Abstract:
Recently, deep reinforcement learning (DRL) has achieved remarkable success in many practical sequential decision problems, such as Go, chess, real-time strategy games, etc. However, before we actually apply DRL’s policy into real world applications, a question must be asked: are these learned policies safe or robust to be deployed? Unfotunately, many works had shown that DRL can be susceptible to adversarial attacks: agent may achieve bad performance when the environment or its observation just changed a little bit. So in order to safely deploy DRL's policy into real world critical tasks, we must find some ways to defense these adversarial attacks.
Based on (PO)MDP's basic attributes, we can divide these adversarial attacks into four types: attack state/observation, attack policy, attack environment and attack reward:
- Attack state/observation: Attacker adds small perturbation to agent's input. It's similar to adversarial example in CV to some extent.

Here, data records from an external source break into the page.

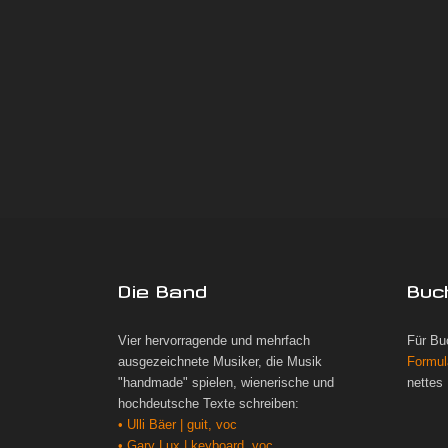
Die Band
Buc
Vier hervorragende und mehrfach
Für Bu
ausgezeichnete Musiker, die Musik
Formul
"handmade" spielen, wienerische und
nettes
hochdeutsche Texte schreiben:
• Ulli Bäer | guit, voc
• Gary Lux | keyboard, voc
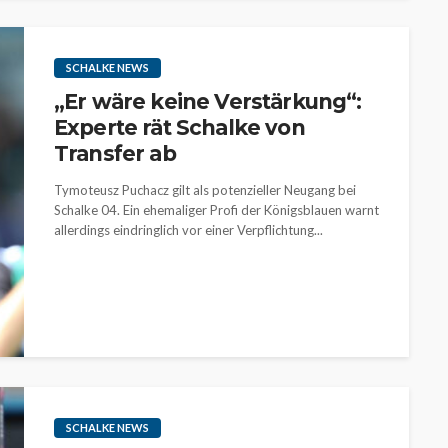
SCHALKE NEWS
„Er wäre keine Verstärkung“:
Experte rät Schalke von
Transfer ab
Tymoteusz Puchacz gilt als potenzieller Neugang bei
Schalke 04. Ein ehemaliger Profi der Königsblauen warnt
allerdings eindringlich vor einer Verpflichtung...
SCHALKE NEWS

- Attack policy: Attacker changes agent's policy, either continuously or occasionally.
- Attack environment: Attacker changes the environment dynamic function.
- Attack reward: Attacker changes agent's reward.
- First three kinds of attack can be used in both testing and training period, and the last kind is used in training period.
In this talk, we will present a survey about adversarial attacks in DRL based on this classification method, as well as some robust DRL method that defenses these attacks. Also, we will discuss some existing open issues and challenges in robust DRL.